• [TASK GOAL]: Emit the data below verbatim, stripping out any pictures.

***** MATERIALS PROVIDED *****

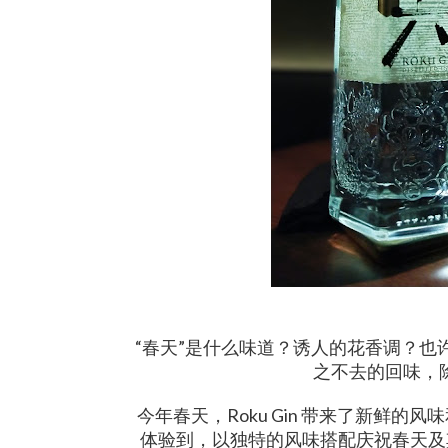
“春天”是什么味道？诱人的花香调？
之不去的回味，
今年春天，Roku Gin 带来了新鲜的
体验到，以独特的风味搭配庆祝春天及其带来的一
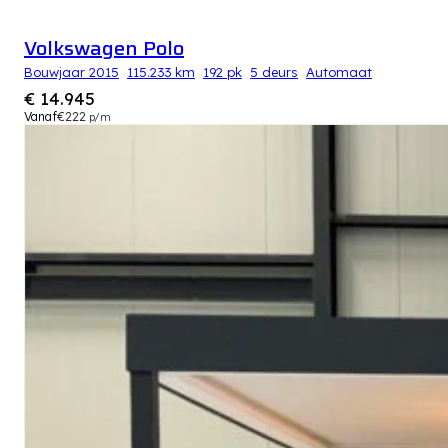
Volkswagen Polo
Bouwjaar 2015
115.233 km
192 pk
5 deurs
Automaat
€ 14.945
Vanaf
€222
p/m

*****

• [TASK RESPONSE]:
“春天”是什么味道？诱人的花香调？
之不去的回味，
今年春天，Roku Gin 带来了新鲜的
体验到，以独特的风味搭配庆祝春天及其带来的一
Volkswagen Polo
Bouwjaar 2015
115.233 km
192 pk
5 deurs
Automaat
€ 14.945
Vanaf
€222
p/m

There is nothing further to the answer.